While industrial agriculture is at the heart of this pernicious regime, alternative practices are, on the contrary, real niches that can help transform it. Among them, agroecology offers perspectives that go far beyond food production. It is not only a science and practice that takes care of the environment, but also a movement, a social project. This approach is the basis of numerous initiatives, both citizen and public, in metropolises where – while imagining a nourishing city – agriculture is regaining a presence and visibility that had gradually been lost over the past 150 years.

However, despite their dynamism and the prospects for sustainability that they offer, these new forms of agriculture are faced with paradoxes and socio-technical blockages which weaken them and slow down their deployment.

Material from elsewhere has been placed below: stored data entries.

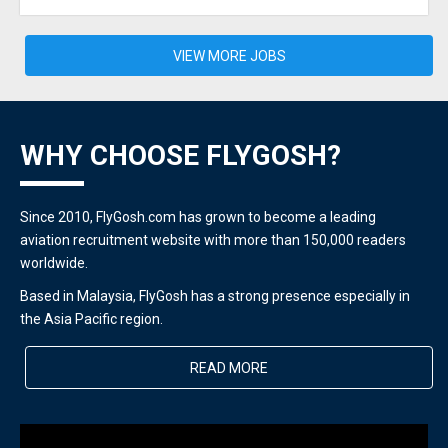
VIEW MORE JOBS
WHY CHOOSE FLYGOSH?
Since 2010, FlyGosh.com has grown to become a leading
aviation recruitment website with more than 150,000 readers
worldwide.
Based in Malaysia, FlyGosh has a strong presence especially in
the Asia Pacific region.
READ MORE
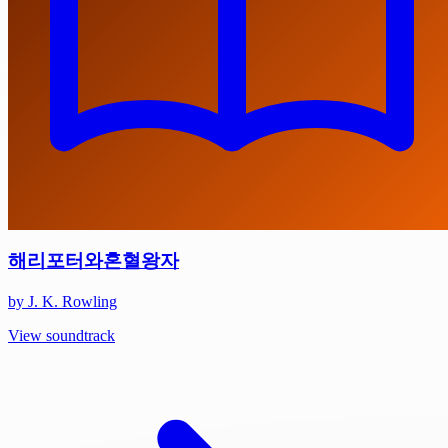
해리포터와혼혈왕자
by J. K. Rowling
View soundtrack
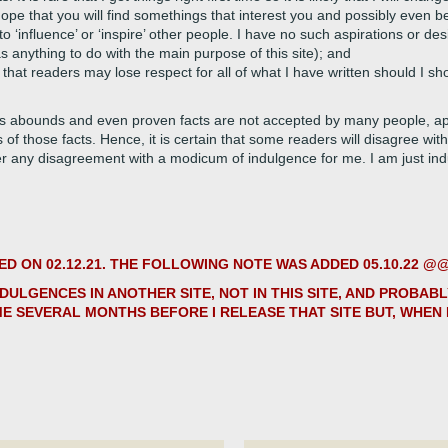
hope that you will find somethings that interest you and possibly even b
 ‘influence’ or ‘inspire’ other people. I have no such aspirations or des
as anything to do with the main purpose of this site); and
 that readers may lose respect for all of what I have written should I show
s abounds and even proven facts are not accepted by many people, app
s of those facts. Hence, it is certain that some readers will disagree with
er any disagreement with a modicum of indulgence for me. I am just in
 ON 02.12.21. THE FOLLOWING NOTE WAS ADDED 05.10.22 
NDULGENCES IN ANOTHER SITE, NOT IN THIS SITE, AND PROBAB
ME SEVERAL MONTHS BEFORE I RELEASE THAT SITE BUT, WHEN I 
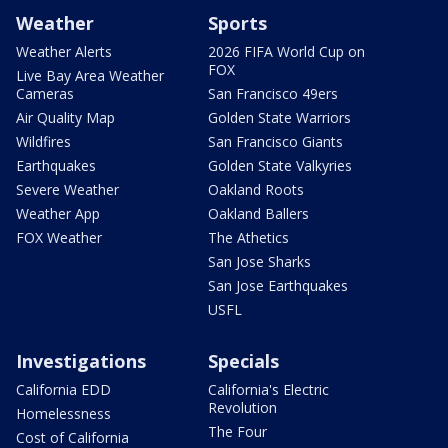
Weather
Sports
Weather Alerts
2026 FIFA World Cup on
FOX
Live Bay Area Weather
Cameras
San Francisco 49ers
Air Quality Map
Golden State Warriors
Wildfires
San Francisco Giants
Earthquakes
Golden State Valkyries
Severe Weather
Oakland Roots
Weather App
Oakland Ballers
FOX Weather
The Athetics
San Jose Sharks
San Jose Earthquakes
USFL
Investigations
Specials
California EDD
California's Electric
Revolution
Homelessness
The Four
Cost of California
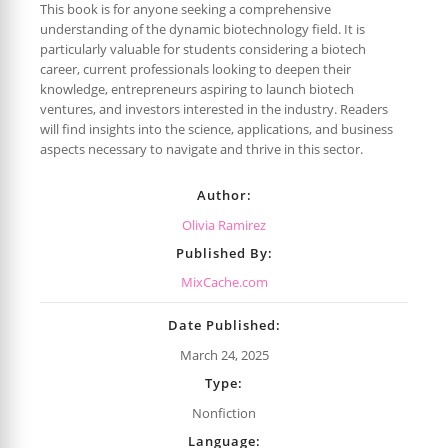
This book is for anyone seeking a comprehensive
understanding of the dynamic biotechnology field. It is
particularly valuable for students considering a biotech
career, current professionals looking to deepen their
knowledge, entrepreneurs aspiring to launch biotech
ventures, and investors interested in the industry. Readers
will find insights into the science, applications, and business
aspects necessary to navigate and thrive in this sector.
Author:
Olivia Ramirez
Published By:
MixCache.com
Date Published:
March 24, 2025
Type:
Nonfiction
Language:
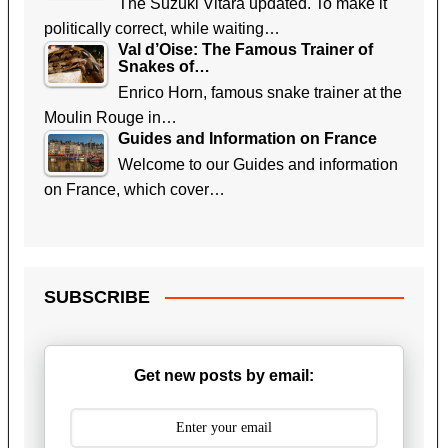
The Suzuki Vitara updated. To make it
politically correct, while waiting…
Val d’Oise: The Famous Trainer of
Snakes of…
Enrico Horn, famous snake trainer at the
Moulin Rouge in…
Guides and Information on France
Welcome to our Guides and information
on France, which cover…
SUBSCRIBE
Get new posts by email:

This situation raises numerous questions:

  • Can the cultivation of land in the city be considered as a service to society?
  • Which aspects of territorial logic would thus need to be rethought?
  • Which are the relevant criteria that will help arbitrate between the right to housing and the protection of the scarce resource that is fertile soil?
  • How to reconcile practices that have been disjointed for so long?
  • How to deal with an often vague or inadequate normative framework?
  • Is it possible to approach this phenomenon which seems to follow a rather organic logic through design?

In fact, hybridising radical choices and tinkering with standards, urban farmers invent new geographies that take shape in the landscape on a daily basis. It will be a matter of examining the mode of their description, and the relevance of thinking about them in terms of a project.

Programme

Case study 9

URBAN AGRICULTURE COOPERATIVES ON SHARED LANDSCAPES

  • Roselyne de Lestrange, urban planning & landscaping, education & research, CULouvain, Metrolab Brussels
  • Jolein Bergers, architecte, PhD candidate KU Leuven

Case study 10

BUDÉ FARM

  • Marie Brault, head of culture, Budé Farm

Respondent

  • Emmanuel Ansaldi, general directorate of agriculture, Geneva

GENERAL DEBATE – ASSESSMENT AND PERSPECTIVES

  • Debate and conclusions on the various themes addressed during the series of conferences.